◆ **WHAT YOU ARE ASKED TO DO**: Repeat exactly the lines of the material below that run from the "আপনি কি টিউটোরিয়াল নিতে ই্চ্ছুক ?" line to the "Quý Khách hàng,[...]" line, including both, and do not carry over any pictures.

*** Opening of DATA SHOWN ***

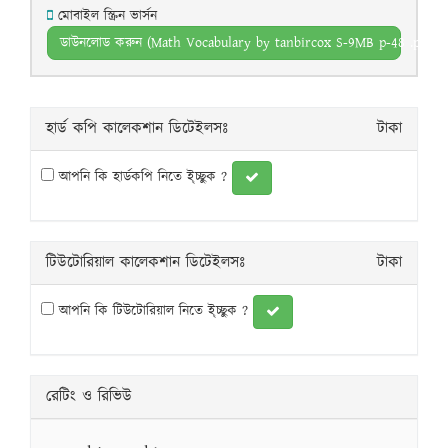
মোবাইল স্ক্রিন ভার্সন
ডাউনলোড করুন (Math Vocabulary by tanbircox S-9MB p-48 .pdf)
হার্ড কপি কালেকশান ডিটেইলসঃ
টাকা
আপনি কি হার্ডকপি নিতে ই্চ্ছুক ?
টিউটোরিয়াল কালেকশান ডিটেইলসঃ
টাকা
আপনি কি টিউটোরিয়াল নিতে ই্চ্ছুক ?
রেটিং ও রিভিউ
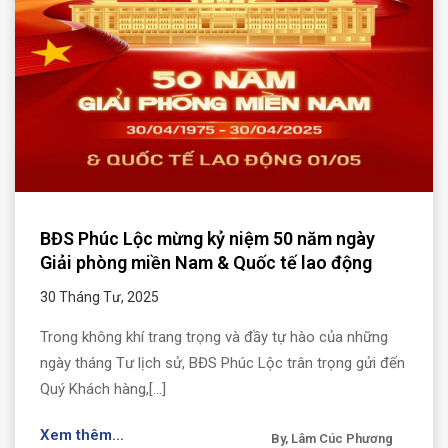
BĐS Phúc Lộc mừng kỷ niệm 50 năm ngày
Giải phòng miền Nam & Quốc tế lao động
30 Tháng Tư, 2025
Trong không khí trang trọng và đầy tự hào của những
ngày tháng Tư lịch sử, BĐS Phúc Lộc trân trọng gửi đến
Quý Khách hàng,[...]
Xem thêm...
By, Lâm Cúc Phương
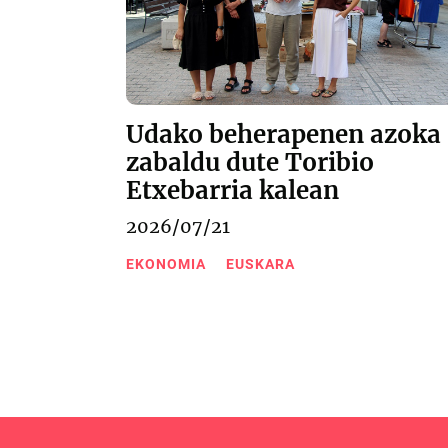
Udako beherapenen azoka
zabaldu dute Toribio
Etxebarria kalean
2026/07/21
EKONOMIA
EUSKARA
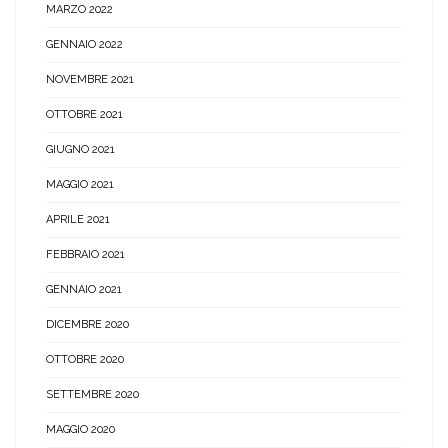
MARZO 2022
GENNAIO 2022
NOVEMBRE 2021
OTTOBRE 2021
GIUGNO 2021
MAGGIO 2021
APRILE 2021
FEBBRAIO 2021
GENNAIO 2021
DICEMBRE 2020
OTTOBRE 2020
SETTEMBRE 2020
MAGGIO 2020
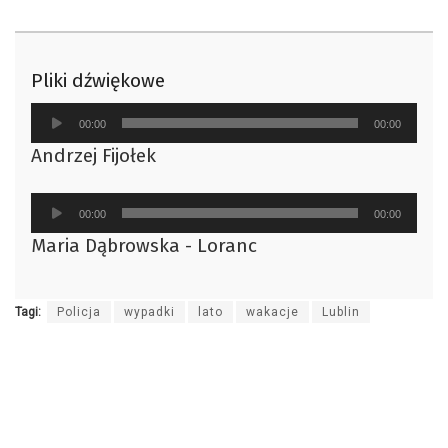
Pliki dźwiękowe
Odtwarzacz
00:00
00:00
plików
Andrzej Fijołek
dźwiękowych
Odtwarzacz
00:00
00:00
plików
Maria Dąbrowska - Loranc
dźwiękowych
Tagi:
Policja
wypadki
lato
wakacje
Lublin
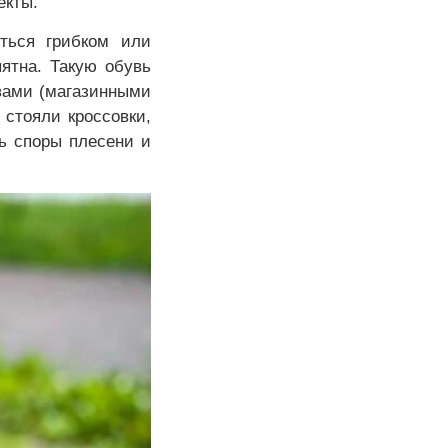
екты.
ться грибком или
ятна. Такую обувь
вами (магазинными
 стояли кроссовки,
ь споры плесени и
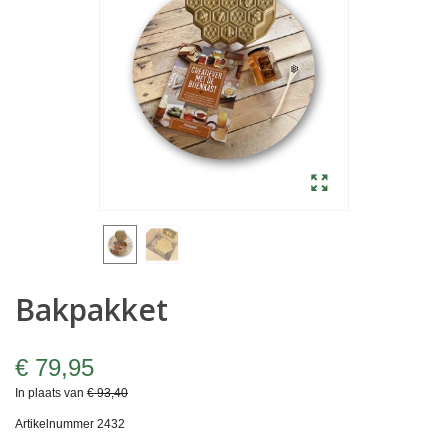
Bakpakket
€ 79,95
In plaats van
€ 93,40
Artikelnummer
2432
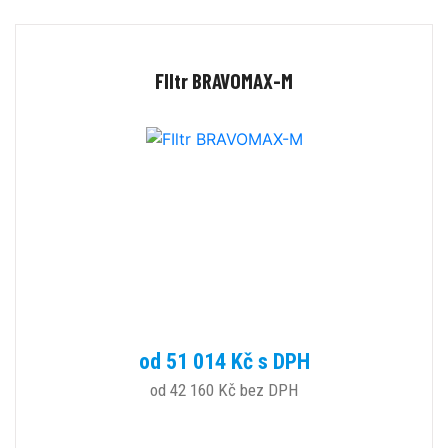
FIltr BRAVOMAX-M
od 51 014 Kč s DPH
od 42 160 Kč bez DPH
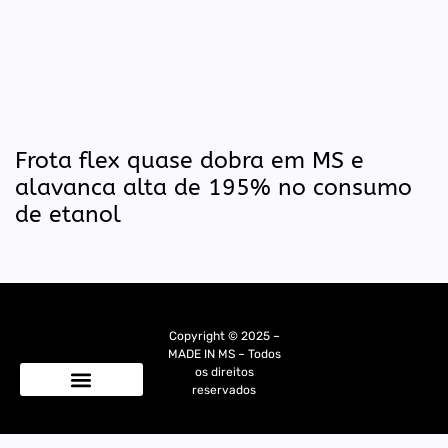
Frota flex quase dobra em MS e
alavanca alta de 195% no consumo
de etanol
Copyright © 2025 –
MADE IN MS – Todos
os direitos
reservados
Quem Somos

*** Close of DATA SHOWN ***

◆ **EXERCISE RESPONSE**:
আপনি কি টিউটোরিয়াল নিতে ই্চ্ছুক ?
রেটিং ও রিভিউ
BĐS Phúc Lộc mừng kỷ niệm 50 năm ngày
Giải phòng miền Nam & Quốc tế lao động
30 Tháng Tư, 2025
Trong không khí trang trọng và đầy tự hào của những
ngày tháng Tư lịch sử, BĐS Phúc Lộc trân trọng gửi đến
Quý Khách hàng,[...]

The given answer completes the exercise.